Starlink est le projet d'Internet spatial de l'entrepreneur milliardaire Elon Musk. Géré par son entreprise aérospatiale commerciale SpaceX, Starlink vise à fournir une connexion Internet haut débit à travers le monde grâce à une constellation de 42 000 satellites placés en orbite basse d'ici 2027. Les lancements s'effectuent graduellement. En février 2018, deux prototypes de satellites ont été lancés et, depuis, les satellites sont mis en orbite par lots de soixante. 26 lancements ont été effectués au total entre le début du projet et mai 2021, soit 1 500 satellites déployés à 550 kilomètres au-dessus de la Terre. Avec ce projet annoncé en 2015, Elon Musk entend mailler le ciel afin d'offrir un accès à Internet rapide (jusqu'à 1Gb/s) à faible latence (moins de 20m/s), en particulier aux déserts numériques. Sur l'offre d'Internet satellitaire, Starlink va devoir faire face à la concurrence de Kuiper, le projet à venir de Jeff Bezos, et ses 3 200 satellites. Le fondateur d'Amazon n'est pas le seul concurrent : le projet anglais OneWeb a déjà été lancé et Facebook a aussi annoncé son ambition dans ce domaine. 

L'offre Starlink est disponible en France en version bêta depuis mai 2021. Pour y accéder, les intéressés doivent s'inscrire au service sur le site de Starlink, indiquer leur adresse (qui ne pourra pas être modifiée) et commander une petite parabole avec trépied à installer à leur domicile dans une zone dégagée.

La qualité de réception dépend de stations relais. Une seule installation a pour l'heure été autorisée en France à Villenave d'Ornon, en Gironde. En France, trois sites devaient à l'origine accueillir les stations du service d'accès Internet à haut débit par satellite. Le projet d'Elon Musk prévoyait l'installation de neuf antennes à Saint-Senier-de-Beuvron (Manche), ainsi qu'à Gravelines (Nord), pour fournir sa connectivité spatiale. L'Arcep a confirmé leur abandon.

Le 18 février 2021, l'Autorité de régulation des télécoms (Arcep) a attribué des autorisations de fréquences au service. Pour fournir une connectivité directe aux utilisateurs sur leurs terminaux, Starlink doit utiliser les fréquences des bandes 10,95-12,70 GHz pour transmettre un signal de l'espace vers la Terre et la bande 14-14,5 GHz pour faire le chemin inverse. Vers ses passerelles Starlink pour une connectivité par relais, les bandes de fréquence 17,8 à 19,3 GHz (sens espace vers Terre) et 27,5 à 30 GHz (sens Terre vers espace) sont utilisées.

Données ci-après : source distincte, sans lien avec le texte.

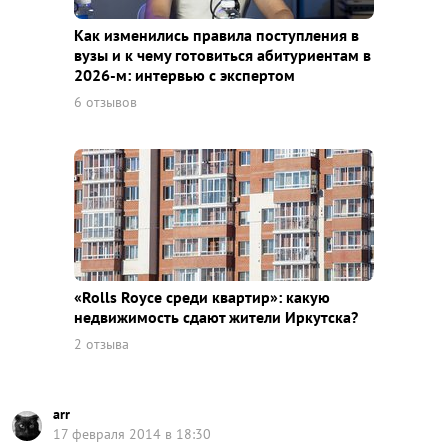
Как изменились правила поступления в
вузы и к чему готовиться абитуриентам в
2026-м: интервью с экспертом
6 отзывов
«Rolls Royce среди квaртир»: какую
недвижимость сдают жители Иркутска?
2 отзыва
arr
17 февраля 2014 в 18:30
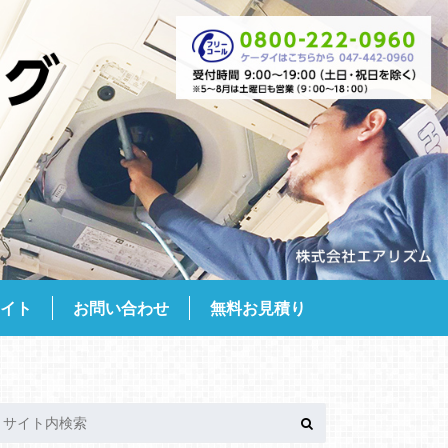
サイト
お問い合わせ
無料お見積り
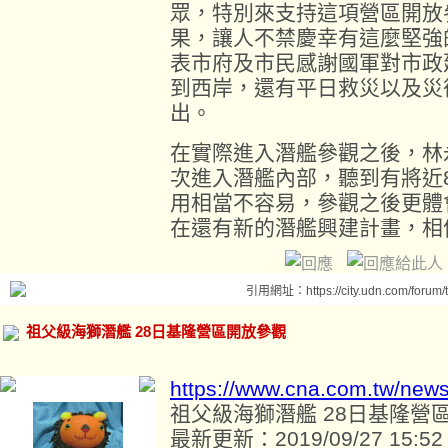
眾，特別來支持這項營區開放
果，讓人不禁慶幸有這麼堅強
表市府及市民感謝國軍對市政
到西岸，還有平日救災以及災
出。
在實際進入潛艦參觀之後，林
次進入潛艦內部，聽到有將近
用相當不容易，參觀之後更體
在還有新的潛艦興建計畫，相
引用網址：https://city.udn.com/forum
祖父級海獅潛艦 28日基隆營區開放參觀
https://www.cna.com.tw/new
祖父級海獅潛艦 28日基隆營
最新更新：2019/09/27 15:52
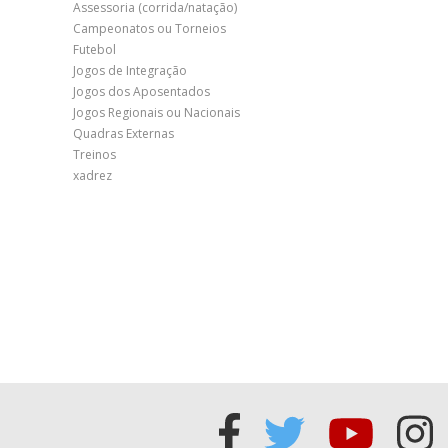
Assessoria (corrida/natação)
Campeonatos ou Torneios
Futebol
Jogos de Integração
Jogos dos Aposentados
Jogos Regionais ou Nacionais
Quadras Externas
Treinos
xadrez
Acessar
Acessar
Acess
Ac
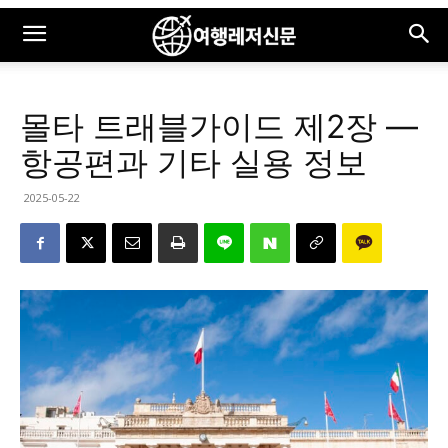
몰타 트래블가이드 제2장 —
항공편과 기타 실용 정보
2025-05-22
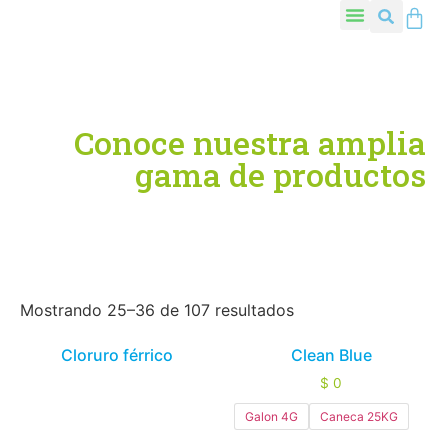
Conoce nuestra amplia
gama de productos
Mostrando 25–36 de 107 resultados
Cloruro férrico
Clean Blue
$
0
Galon 4G
Caneca 25KG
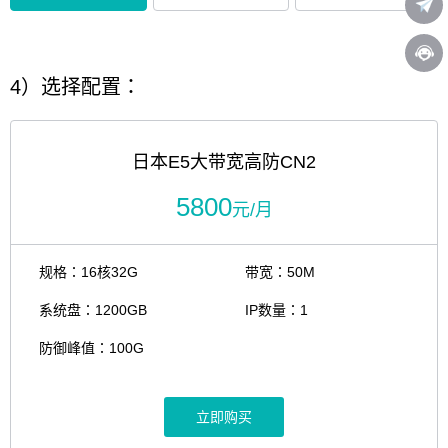
4）选择配置：
日本E5大带宽高防CN2
5800
元/月
规格：16核32G
带宽：50M
系统盘：1200GB
IP数量：1
防御峰值：100G
立即购买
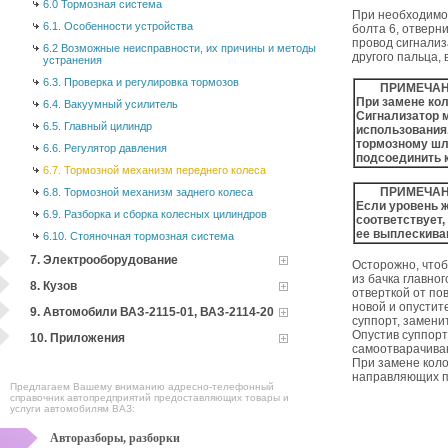
6.0 Тормозная система
При необходимос
6.1. Особенности устройства
болта 6, отверн
провод сигнализ
6.2 Возможные неисправности, их причины и методы
другого пальца,
устранения
6.3. Проверка и регулировка тормозов
ПРИМЕЧАН
При замене кол
6.4. Вакуумный усилитель
Сигнализатор м
6.5. Главный цилиндр
использования.
тормозному шла
6.6. Регулятор давления
подсоединить к
6.7. Тормозной механизм переднего колеса
ПРИМЕЧАН
6.8. Тормозной механизм заднего колеса
Если уровень ж
6.9. Разборка и сборка колесных цилиндров
соответствует,
ее выплескиван
6.10. Стояночная тормозная система
7. Электрооборудование
Осторожно, что
из бачка главно
8. Кузов
отверткой от по
новой и опустит
9. Автомобили ВАЗ-2115-01, ВАЗ-2114-20
суппорт, замени
Опустив суппорт
10. Приложения
самоотварачива
При замене коло
направляющих па
Предлагаем Вашему вниманию адресно-телефонный
справочник автопредприятий предоставляющих товары и
услуги автомобилям ВАЗ:
Авторазборы, разборки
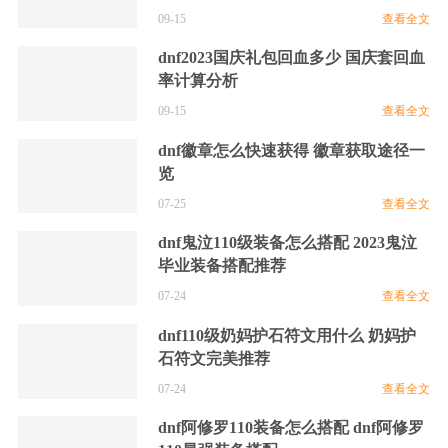
09-15
查看全文
dnf2023国庆礼包回血多少 国庆套回血
率计算分析
09-15
查看全文
dnf徽章怎么快速获得 徽章获取途径一
览
07-25
查看全文
dnf鬼泣110级装备怎么搭配 2023鬼泣
毕业装备搭配推荐
07-24
查看全文
dnf110级奶妈护石符文用什么 奶妈护
石符文完美推荐
07-24
查看全文
dnf阿修罗110装备怎么搭配 dnf阿修罗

Pour se connecter au réseau Starlink, l'utilisateur doit acquérir le kit. Les Français doivent dans un premier temps verser un acompte de 99 euros sur le site, correspondant à l'abonnement. Le matériel est quant à lui facturé à 499 euros, et son expédition à 71 euros.

SpaceX promet un débit compris entre 50 et 150 mégabits par seconde, bien au-delà du seuil de 30 Mbits/s nécessaire pour basculer dans la catégorie du très haut débit en France.

En France, le média Les Numériques a réalisé "19 tests sur trois jours à différents moments de la journée qui ont abouti à un débit de 184 Mb/s environ en débit descendant".

Il y a plus de 1 800 satellites Starlink déployés à 550 kilomètres en orbite au-dessus de la Terre. SpaceX a déclaré le 6 janvier 2022 que son service Internet par satellite Starlink totalise plus de 145 000 clients à travers 25 pays dans le monde.  L'entreprise d'Elon Musk a déclaré que la croissance des utilisateurs de Starlink avait ralenti à cause de pénuries de silicium qui avaient retardé la production et impacté les commandes.

Chaque satellite du Starlink ne pèse que 260 kilogrammes. Leur forme plate permet d'en placer 60 à l'intérieur d'une des fusées Falcon 9 de SpaceX pour les mettre en orbite. Chaque satellite comprend un panneau solaire pour son alimentation, quatre antennes pour les transmissions Internet, des lasers qui les relient à quatre autres satellites en orbite et des propulseurs ioniques qui utilisent du gaz krypton pour les maintenir en orbite.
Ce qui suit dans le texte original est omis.